This bill temporarily lowers the minimum data collection period for Medicare reimbursement of remote monitoring services to 2 days within a 30-day period and requires a report on optimizing remote monitoring payment policies.
Troy Balderson
Representative
OH-12
The "Expanding Remote Monitoring Access Act" aims to broaden access to remote monitoring services under Medicare by reducing the minimum data collection period required for reimbursement to 2 days within a 30-day period. It mandates a report to Congress with recommendations for a payment system that considers patient needs and the cost of remote monitoring, as well as analysis of staffing and potential savings. This adjustment seeks to improve patient care, lower healthcare costs, and increase care options by making remote monitoring more accessible.
This new bill, the "Expanding Remote Monitoring Access Act," is looking to shake up how Medicare handles at-home health tracking for a couple of years. For a two-year period after it's enacted, the big change is that remote monitoring services—think devices that track your blood pressure or oxygen levels from your couch—could be covered by Medicare if they collect patient data for just at least 2 days within a 30-day window. That's a pretty big shift from the current general rule requiring 16 days of data. The main goal here, as stated in SEC. 3, is to make these services more accessible and then figure out the best way to pay for them long-term.
So, why the change from 16 days to 2? Currently, unless it's for specific situations like COVID-19 (where a temporary 2-day rule was tested, as noted in SEC. 2, Finding 4), providers often have to hit that 16-day data collection mark to get paid by Medicare. The bill's findings (SEC. 2) point out this can be a hurdle, even when less monitoring is clinically A-OK. Imagine you've just had knee surgery; your doc might only need a few days of data from a sensor to see how your recovery is tracking, not a full 16. Or perhaps you're managing a chronic condition like hypertension, and a shorter, focused check-in is all that's needed initially. This bill essentially says, 'Let's try making this more flexible for two years' (SEC. 3) for all relevant patients, not just COVID cases, reflecting clinical evidence that fewer days can still mean quality care for things like sleep apnea, heart issues, and even physical therapy (SEC. 2, Finding 7).

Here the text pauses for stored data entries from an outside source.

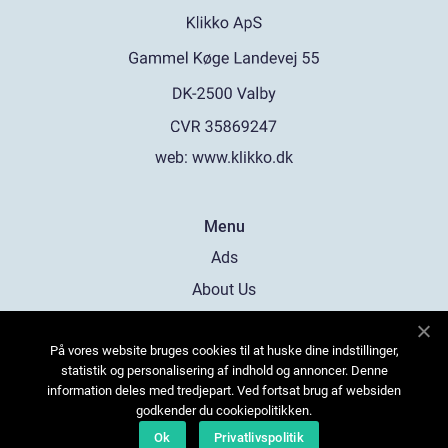
web:
www.klikko.dk
Menu
Ads
About Us
Cookies
På vores website bruges cookies til at huske dine indstillinger,
Contact
statistik og personalisering af indhold og annoncer. Denne
Sitemap
information deles med tredjepart. Ved fortsat brug af websiden
godkender du cookiepolitikken.
Ok
Privatlivspolitik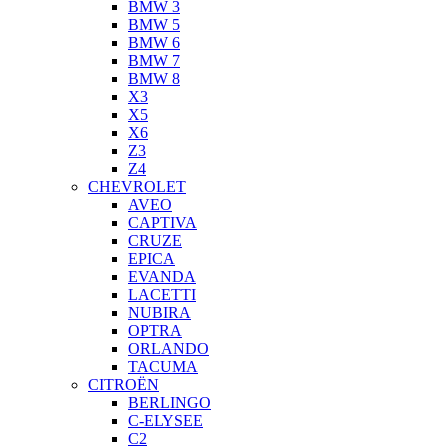
BMW 3
BMW 5
BMW 6
BMW 7
BMW 8
X3
X5
X6
Z3
Z4
CHEVROLET
AVEO
CAPTIVA
CRUZE
EPICA
EVANDA
LACETTI
NUBIRA
OPTRA
ORLANDO
TACUMA
CITROËN
BERLINGO
C-ELYSEE
C2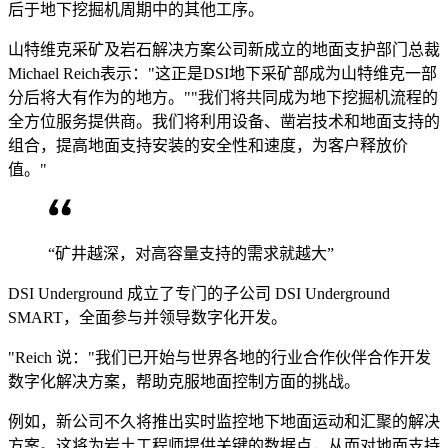
后于地下挖掘机周期中的其他工序。
山特维克采矿及岩石解决方案公司新成立的地面支护部门总裁
Michael Reich表示："这正是DSI地下采矿部成为山特维克一部
分后将大有作为的地方。""我们将共同成为地下挖掘机流程的
全方位服务提供商。我们将利用设备、凿岩技术和地面支持的
组合，提高地面支持安装的安全性和速度，为客户释放价
值。"
“矿井越深，对高容量支持的需求就越大”
DSI Underground 成立了专门的子公司 DSI Underground
SMART，全面参与并领导数字化开发。
"Reich 说："我们已开始与世界各地的行业合作伙伴合作开发
数字化解决方案，帮助克服地面控制方面的挑战。
例如，新公司不久将推出实时监控地下地面运动和汇聚的解决
方案。这将为岩土工程师提供关键的数据点，从而对地面支持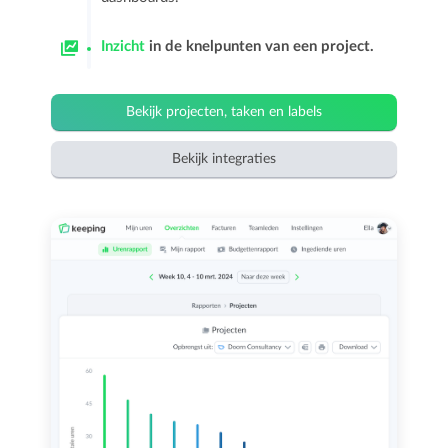
Inzicht
in de knelpunten van een project.
Bekijk projecten, taken en labels
Bekijk integraties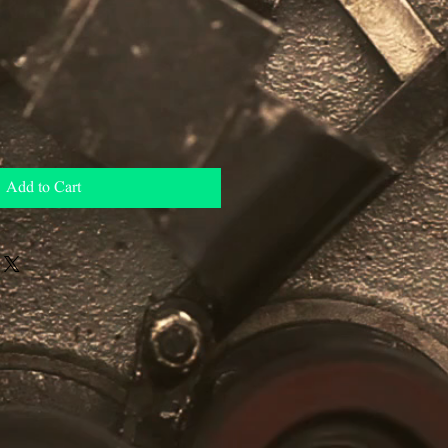
Add to Cart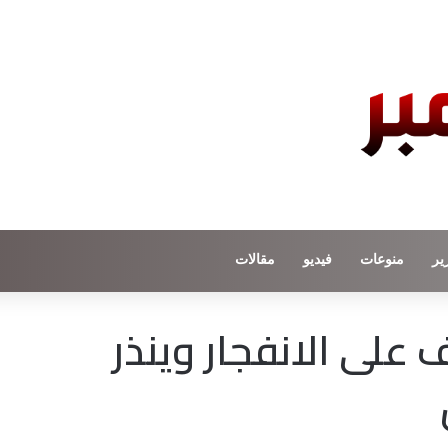
ير
منوعات
فيديو
مقالات
على الانفجار وينذر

This isn't just a 'set it and forget it' change. SEC. 3 of the bill also orders a deep dive. Within a year, the Secretary of Health and Human Services (HHS) has to deliver a report to Congress. This won't be a quick Google search; HHS needs to chat with a whole roster of folks – doctors, hospitals, patient advocates, tech companies, and even the VA, which, according to SEC. 2, Finding 2, saw a 53% drop in VA bed days with remote monitoring. The report needs to look at how this 2-day minimum trial goes, recommend smart ways to pay for remote monitoring in the future (maybe different payments for different monitoring lengths), figure out who should be looking at this data (and where), and even estimate potential savings from catching health issues earlier. Think of it as a roadmap for making remote monitoring a more permanent and effective part of Medicare.
If this bill gets rolling, who's likely to notice? First up, Medicare patients. If your doctor thinks remote monitoring is a good idea for you – whether it's 'remote physiologic monitoring,' which is about tracking your physical health data like heart rate or blood glucose (think chronic conditions), or 'remote therapeutic monitoring,' which uses devices to see how you're responding to treatment using non-physical data (like adherence to a therapy plan). Both types are covered under 'remote monitoring' as defined in SEC. 3 – this could make it easier to access. Healthcare providers get more leeway to use these tools without jumping through as many hoops for reimbursement. The bill’s findings (SEC. 2) suggest this could lead to better health outcomes and even cut down on hospital stays, which is good for patients and potentially for Medicare's budget too. The required HHS report (SEC. 3) will be key in seeing if those benefits pan out across the board and how to keep them going.